_Exercise objective_
With the records below as input, work out how many lines include the word "elements". Give only the number.

### Entries supplied ###

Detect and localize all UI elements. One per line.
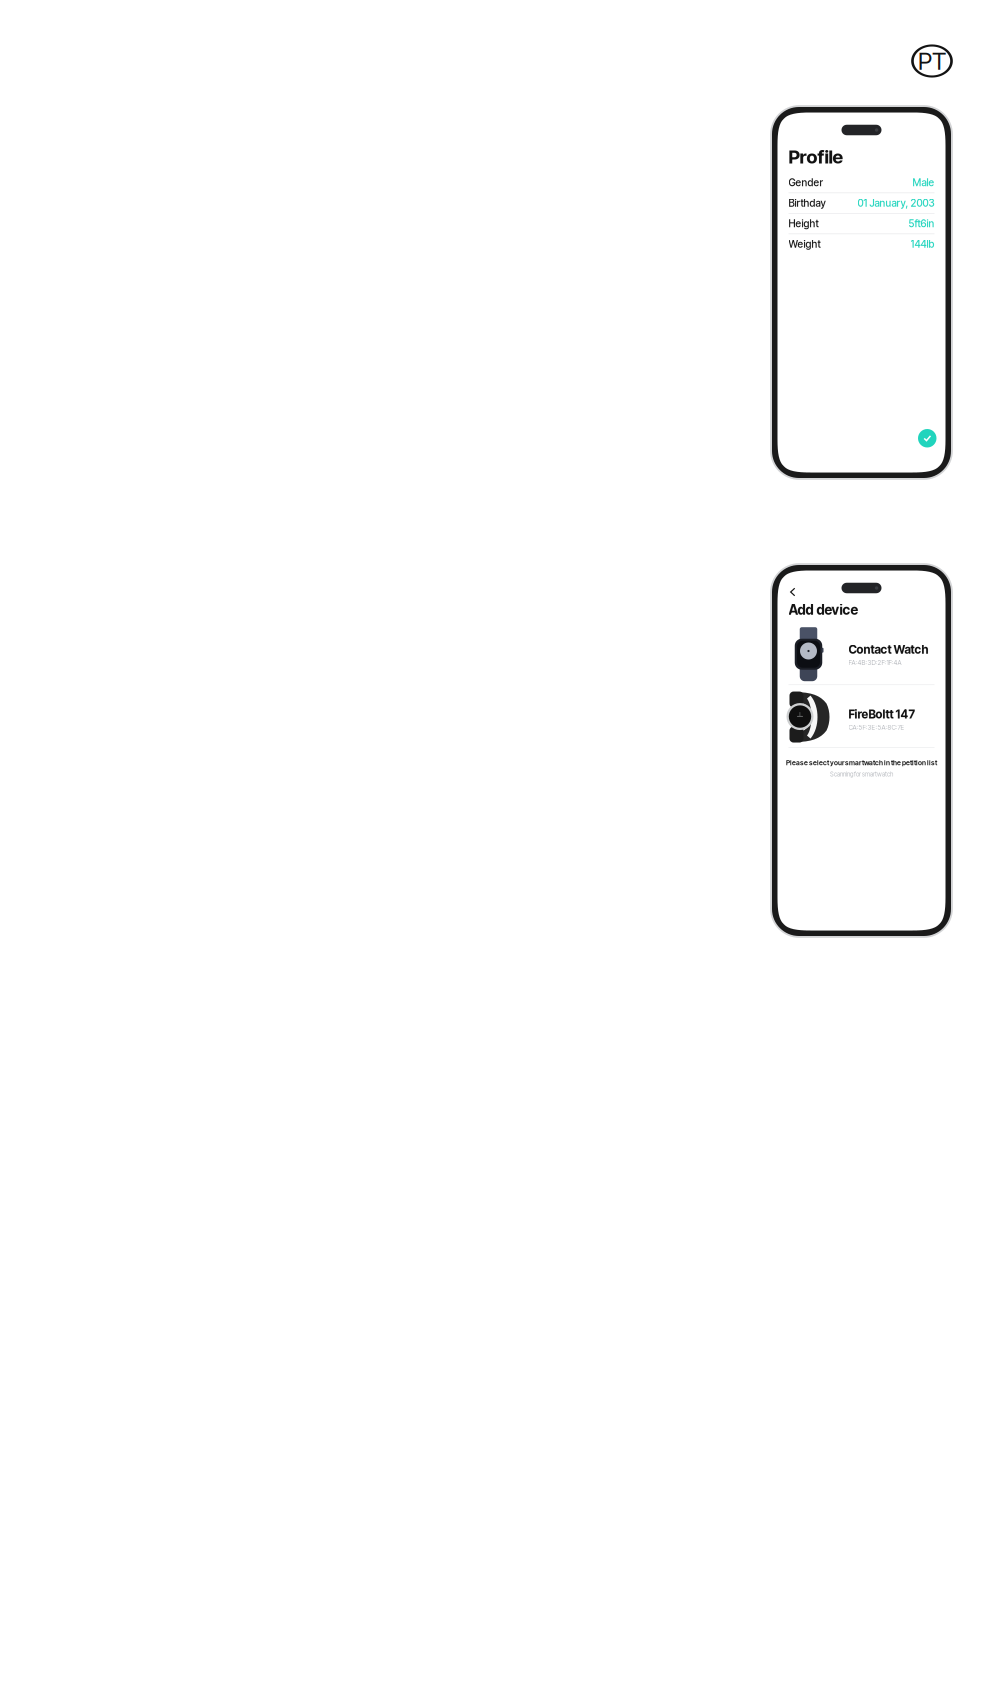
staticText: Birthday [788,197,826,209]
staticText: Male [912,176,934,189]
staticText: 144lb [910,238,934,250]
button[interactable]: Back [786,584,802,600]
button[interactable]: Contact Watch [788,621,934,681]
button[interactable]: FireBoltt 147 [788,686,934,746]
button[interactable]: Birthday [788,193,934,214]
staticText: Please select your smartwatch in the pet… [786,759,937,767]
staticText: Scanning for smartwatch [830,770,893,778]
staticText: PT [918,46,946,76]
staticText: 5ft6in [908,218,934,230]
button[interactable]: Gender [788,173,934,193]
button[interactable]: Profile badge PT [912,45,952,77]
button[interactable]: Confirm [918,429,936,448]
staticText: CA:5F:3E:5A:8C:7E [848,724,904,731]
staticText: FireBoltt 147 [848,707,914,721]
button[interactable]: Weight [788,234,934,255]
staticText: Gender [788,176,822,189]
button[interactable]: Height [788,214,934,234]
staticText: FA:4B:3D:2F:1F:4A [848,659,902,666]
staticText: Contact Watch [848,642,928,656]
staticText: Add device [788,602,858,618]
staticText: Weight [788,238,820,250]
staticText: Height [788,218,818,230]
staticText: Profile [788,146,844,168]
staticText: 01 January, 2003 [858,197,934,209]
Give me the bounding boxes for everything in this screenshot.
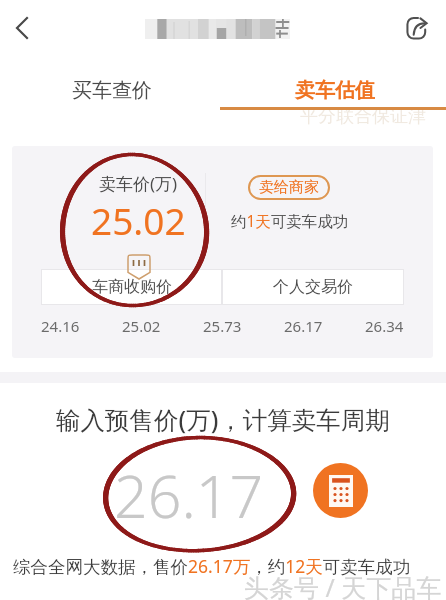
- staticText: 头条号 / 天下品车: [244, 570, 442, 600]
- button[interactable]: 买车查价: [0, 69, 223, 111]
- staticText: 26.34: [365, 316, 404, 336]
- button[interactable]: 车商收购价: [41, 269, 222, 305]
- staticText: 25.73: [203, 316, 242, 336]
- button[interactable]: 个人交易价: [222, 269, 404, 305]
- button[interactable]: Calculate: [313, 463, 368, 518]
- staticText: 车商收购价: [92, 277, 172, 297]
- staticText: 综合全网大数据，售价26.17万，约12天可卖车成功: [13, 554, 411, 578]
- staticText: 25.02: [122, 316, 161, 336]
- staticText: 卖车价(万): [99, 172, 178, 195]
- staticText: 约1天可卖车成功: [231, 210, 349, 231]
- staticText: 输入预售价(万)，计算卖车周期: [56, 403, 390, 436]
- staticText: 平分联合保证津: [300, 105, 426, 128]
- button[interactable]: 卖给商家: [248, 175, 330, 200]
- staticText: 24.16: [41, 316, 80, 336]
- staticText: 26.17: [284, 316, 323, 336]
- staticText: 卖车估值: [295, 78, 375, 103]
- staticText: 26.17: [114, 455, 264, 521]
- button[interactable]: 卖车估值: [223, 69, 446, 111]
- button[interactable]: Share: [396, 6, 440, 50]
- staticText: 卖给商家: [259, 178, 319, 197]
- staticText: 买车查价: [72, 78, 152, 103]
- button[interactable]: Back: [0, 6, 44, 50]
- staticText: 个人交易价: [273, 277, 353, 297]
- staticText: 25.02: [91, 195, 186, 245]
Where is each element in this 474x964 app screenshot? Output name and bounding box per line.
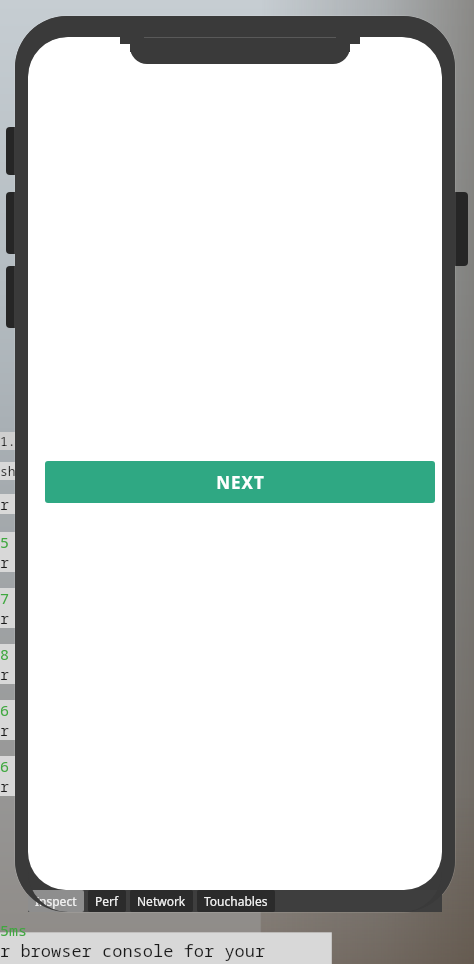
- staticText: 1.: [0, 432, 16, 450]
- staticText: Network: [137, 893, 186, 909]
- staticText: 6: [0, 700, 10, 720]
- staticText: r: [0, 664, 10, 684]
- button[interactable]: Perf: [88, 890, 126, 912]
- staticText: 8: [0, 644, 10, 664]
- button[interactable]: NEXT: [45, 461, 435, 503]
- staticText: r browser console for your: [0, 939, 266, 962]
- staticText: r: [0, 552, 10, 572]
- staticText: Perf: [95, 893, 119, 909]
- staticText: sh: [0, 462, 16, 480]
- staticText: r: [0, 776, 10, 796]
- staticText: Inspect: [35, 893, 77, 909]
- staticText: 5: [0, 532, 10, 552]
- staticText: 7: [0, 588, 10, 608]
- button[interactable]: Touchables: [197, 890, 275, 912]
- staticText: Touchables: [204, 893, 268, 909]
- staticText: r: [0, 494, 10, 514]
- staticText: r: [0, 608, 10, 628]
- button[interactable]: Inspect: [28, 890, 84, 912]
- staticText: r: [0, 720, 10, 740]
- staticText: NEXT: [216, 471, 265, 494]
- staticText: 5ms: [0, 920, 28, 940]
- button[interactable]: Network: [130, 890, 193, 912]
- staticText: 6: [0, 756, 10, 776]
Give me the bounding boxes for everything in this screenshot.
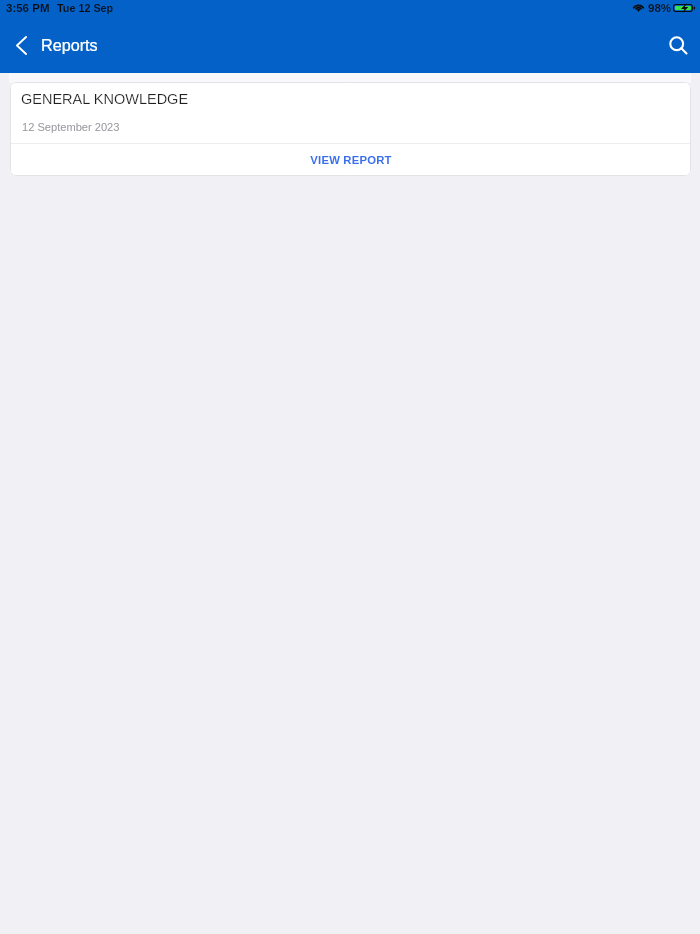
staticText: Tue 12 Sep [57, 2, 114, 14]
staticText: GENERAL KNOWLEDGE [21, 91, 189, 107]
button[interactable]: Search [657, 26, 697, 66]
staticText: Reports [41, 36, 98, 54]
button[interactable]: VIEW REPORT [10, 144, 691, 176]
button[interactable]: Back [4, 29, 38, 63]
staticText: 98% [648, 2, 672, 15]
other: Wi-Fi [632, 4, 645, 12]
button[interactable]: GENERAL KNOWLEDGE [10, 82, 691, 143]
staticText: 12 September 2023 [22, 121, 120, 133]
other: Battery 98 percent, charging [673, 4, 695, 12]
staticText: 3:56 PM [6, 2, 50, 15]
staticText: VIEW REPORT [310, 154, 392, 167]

###
### Entries supplied ###

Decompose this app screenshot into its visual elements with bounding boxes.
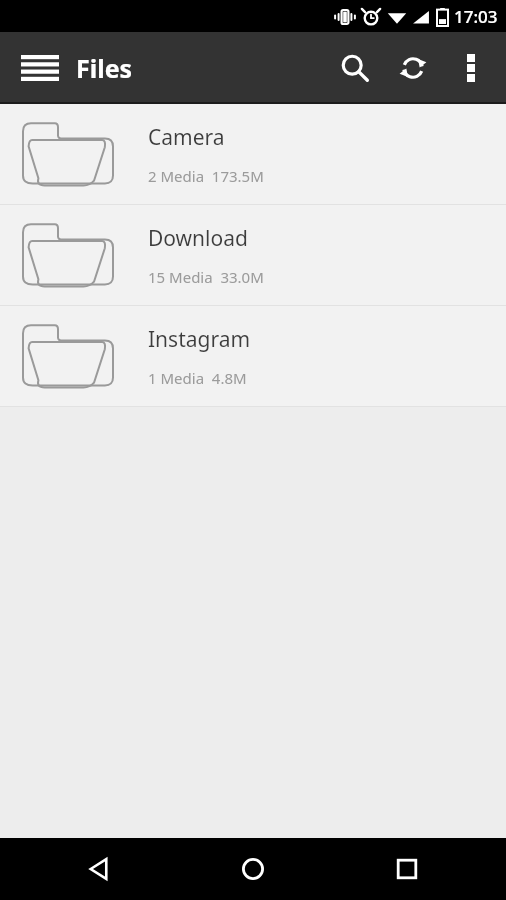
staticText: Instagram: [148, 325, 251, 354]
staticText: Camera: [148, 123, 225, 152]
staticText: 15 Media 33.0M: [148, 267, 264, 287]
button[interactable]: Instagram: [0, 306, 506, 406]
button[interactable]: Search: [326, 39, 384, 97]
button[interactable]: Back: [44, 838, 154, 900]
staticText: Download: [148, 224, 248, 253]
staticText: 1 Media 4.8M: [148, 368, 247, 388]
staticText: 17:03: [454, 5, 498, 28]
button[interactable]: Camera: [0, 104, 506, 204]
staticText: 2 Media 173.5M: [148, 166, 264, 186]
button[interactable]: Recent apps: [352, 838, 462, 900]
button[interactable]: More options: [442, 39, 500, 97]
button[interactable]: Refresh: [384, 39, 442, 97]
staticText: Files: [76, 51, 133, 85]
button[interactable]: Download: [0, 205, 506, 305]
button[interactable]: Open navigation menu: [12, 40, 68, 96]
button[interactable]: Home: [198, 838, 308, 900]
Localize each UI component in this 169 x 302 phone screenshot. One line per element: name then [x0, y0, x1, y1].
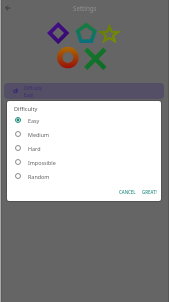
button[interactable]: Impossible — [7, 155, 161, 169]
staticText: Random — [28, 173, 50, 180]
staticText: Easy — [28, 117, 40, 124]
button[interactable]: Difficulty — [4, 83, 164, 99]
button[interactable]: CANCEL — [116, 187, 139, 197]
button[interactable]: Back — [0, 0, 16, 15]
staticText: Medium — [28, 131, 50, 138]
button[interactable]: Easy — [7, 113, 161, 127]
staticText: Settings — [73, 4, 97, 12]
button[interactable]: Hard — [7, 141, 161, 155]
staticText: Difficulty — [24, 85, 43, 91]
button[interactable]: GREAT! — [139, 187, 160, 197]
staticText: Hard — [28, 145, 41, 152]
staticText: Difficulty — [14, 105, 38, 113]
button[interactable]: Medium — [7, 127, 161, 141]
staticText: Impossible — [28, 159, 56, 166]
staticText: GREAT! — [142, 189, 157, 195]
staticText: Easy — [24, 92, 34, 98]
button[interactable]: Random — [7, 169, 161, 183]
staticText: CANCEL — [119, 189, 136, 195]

###

_Written reply_
2